Le moins qu’on puisse dire, et je le regrette, comme semble le regretter l’ancien Premier Ministre Édouard Philippe sur France 2 le lendemain, c’est que le naturel revient parfois au galop. Malgré son introspection du 15 décembre 2021 (sur TF1 et LCI) sur les mots qui ont fâché ou qui ont choqué, Emmanuel Macron s’est de nouveau lâché en toute conscience.
Pour quelle raison ? Je ne sais pas. Soit parce qu’il croit pertinent (pas moi) de parler un français vulgaire avec des citoyens de tout horizon qu’ils rencontrent (c’était le cas puisque ce n’étaient pas des journalistes qui l’interrogeaient), et dans ce cas, c’est une grande condescendance, même les gens du peuple peuvent comprendre un langage châtié.
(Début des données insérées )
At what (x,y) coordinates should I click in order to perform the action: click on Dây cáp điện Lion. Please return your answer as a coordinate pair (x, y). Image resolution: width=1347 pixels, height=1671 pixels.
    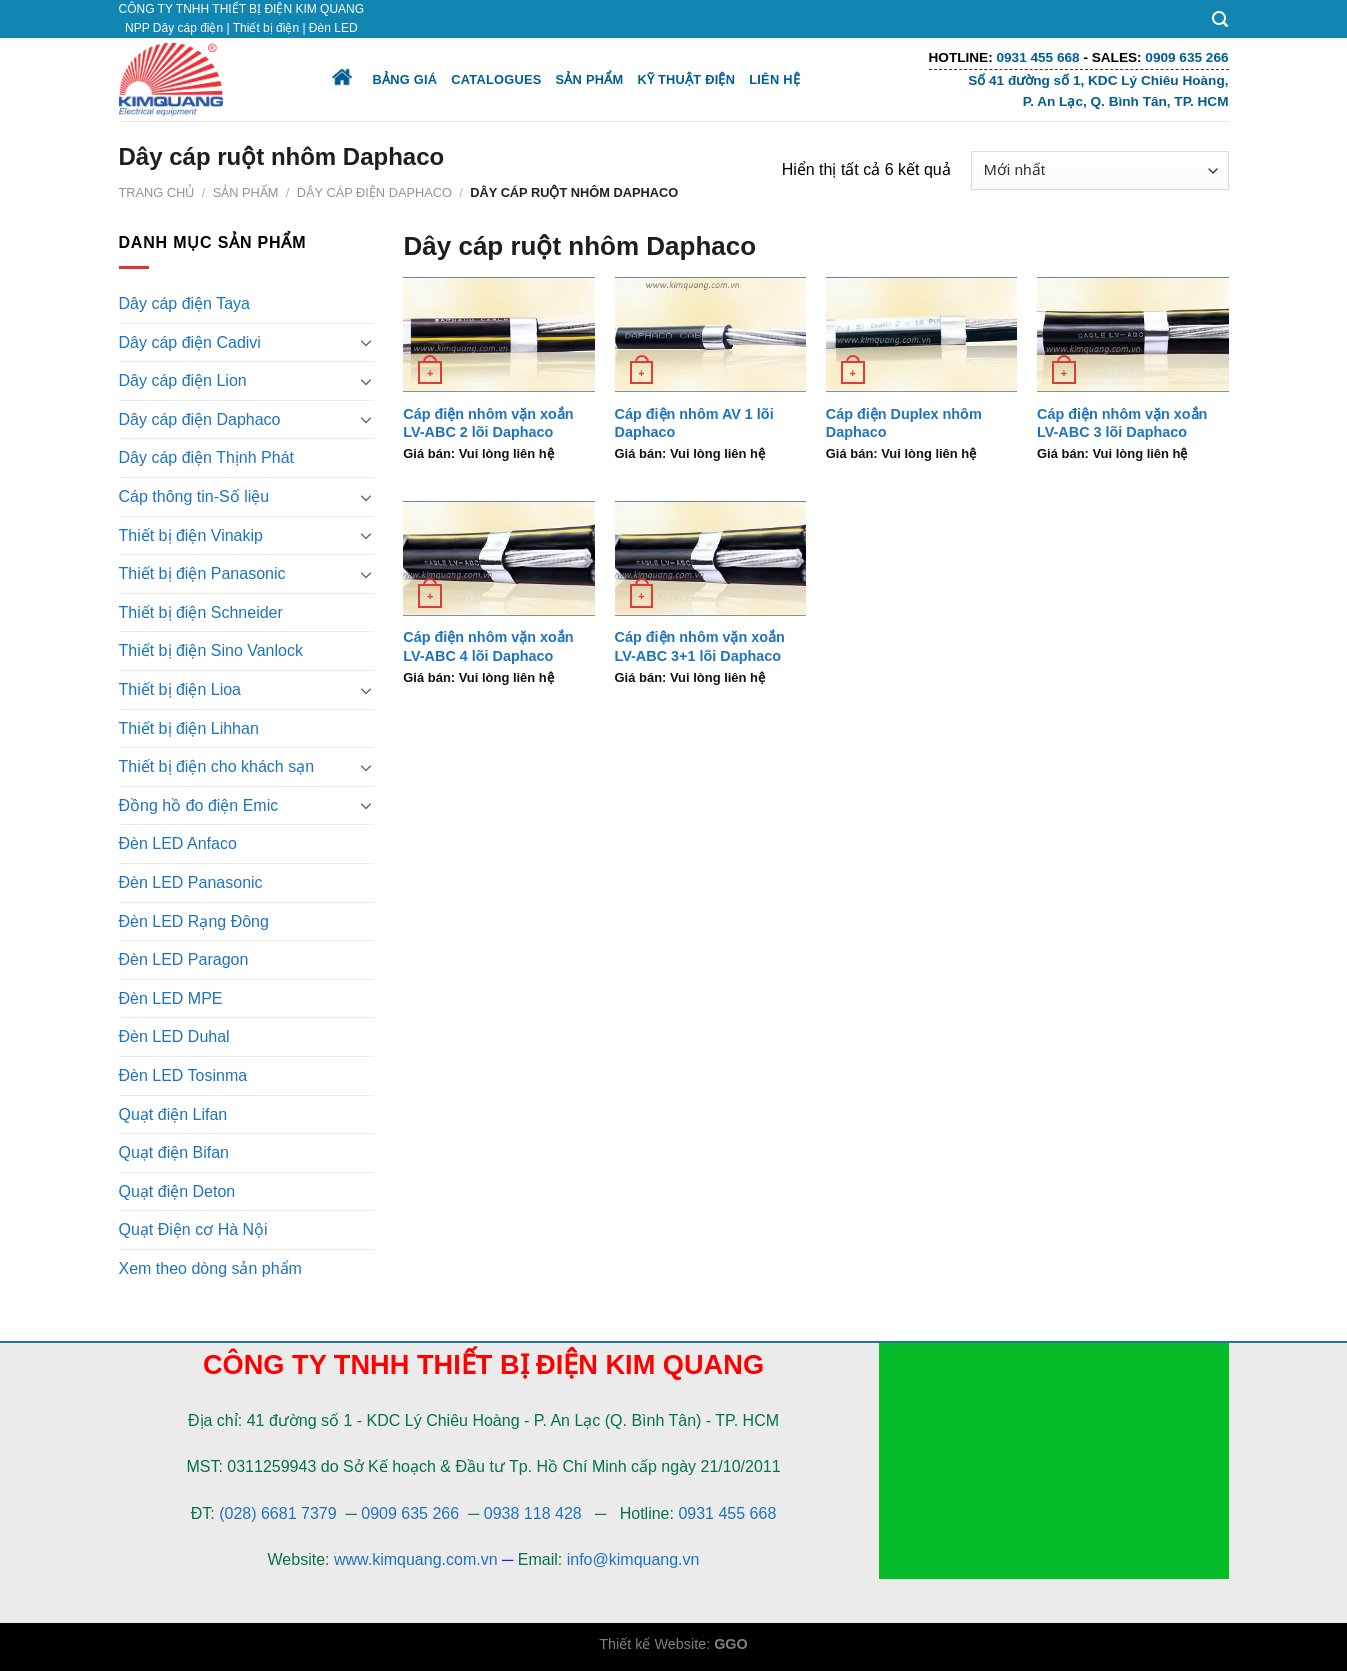     Looking at the image, I should click on (183, 380).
Soit parce qu’il veut exprimer de la colère, une colère froide et réfléchie, contre les personnes qui ne sont pas (encore) vaccinées. Soit enfin par provocation politique, au même titre que l’histoire du drapeau européen sous l’Arc de Triomphe à Paris au Nouvel an, incitant ses opposants à vociférer stérilement et plaçant le débat sur ses thèmes voulus (l’Europe, la vaccination). Ou alors, il y a un peu des trois.
Je pense que globalement, c’est une erreur à court terme, ne serait-ce que sur son effet sur le débat parlementaire, mais cela peut être électoralement payant sur du long terme, montrant qu’il est offensif, n’hésitant pas à montrer ses "envies" et ses "colères", renonçant à quémander le vote auprès des 5 millions de Français qui ne sont pas (encore) vaccinés et défendant ceux qui, en revanche, sont aussi en colère contre eux. Je pense que c’est regrettable car un Président de la République doit unir et pas diviser, qu’il doit rassembler tout le monde et même ceux qui vont dans le décor.
De plus, je pense que c’est une erreur de cibler toutes les personnes non-vaccinées, certaines ont été convaincues entre-temps (plusieurs dizaines de milliers par jour) et en les prenant à rebrousse-poil, il n’aide pas dans le travail lent de persuasion des proches ou des soignants. Par exemple, grands sportifs et sans comorbidité, les frères Bogdanoff avaient peur des effets secondaires du vaccin à ARN messager, mais ils n’étaient pas du tout antivax, ils voulaient attendre le vaccin classique développé par l’Institut Pasteur (qui n’arrive pas !). Le ciblage du Président aurait dû être plus fin, concentrer sa colère contre les seuls antivax, une ultraminorité qui a une grande influence parmi les personnes qui ne sont pas encore vaccinées et qui diffuse des mensonges et des fausses informations à longueur de messages sur les réseaux sociaux. Et pas contre les personnes non-vaccinées influençables qui sont plutôt leurs victimes (et dont beaucoup sont mortes de ne pas avoir été vaccinées).
Cela dit, en trois mois (car le premier tour de l’élection présidentielle est dans trois mois !), beaucoup d’eau et de déclarations auront eu le temps de passer sous les ponts, il ne faut donc pas surestimer l’importance de ces propos, d’autant plus qu’Emmanuel Macron n’a pas dit que cela dans une interview de deux heures et quart.
Ce propos introductif étant écrit, je voudrais quand même rappeler que le message principal d’Emmanuel Macron était plutôt le contraire de ce qu’on lui reproche, et le verbe emmerder a déjà été utilisé par un autre Président de la République, Georges Pompidou, qui disait qu’il fallait arrêter d’emmerder les Français, il s’exprimait néanmoins comme Premier Ministre (il me semble), à propos de la sécurité routière (et peut-être des démarches administratives). Emmanuel Macron a voulu dire d’abord ceci : je ne veux pas emmerder les Français avec la crise sanitaire.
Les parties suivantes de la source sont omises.